[Dataset items]
►

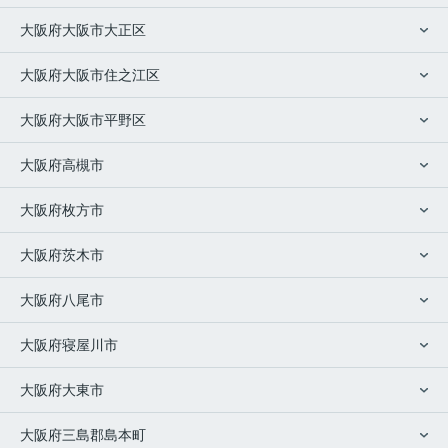
大阪府大阪市大正区
大阪府大阪市住之江区
大阪府大阪市平野区
大阪府高槻市
大阪府枚方市
大阪府茨木市
大阪府八尾市
大阪府寝屋川市
大阪府大東市
大阪府三島郡島本町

◄

What to work on: Return the records exactly as they stand, and drop every picture.

Answer to this task:
大阪府大阪市大正区
大阪府大阪市住之江区
大阪府大阪市平野区
大阪府高槻市
大阪府枚方市
大阪府茨木市
大阪府八尾市
大阪府寝屋川市
大阪府大東市
大阪府三島郡島本町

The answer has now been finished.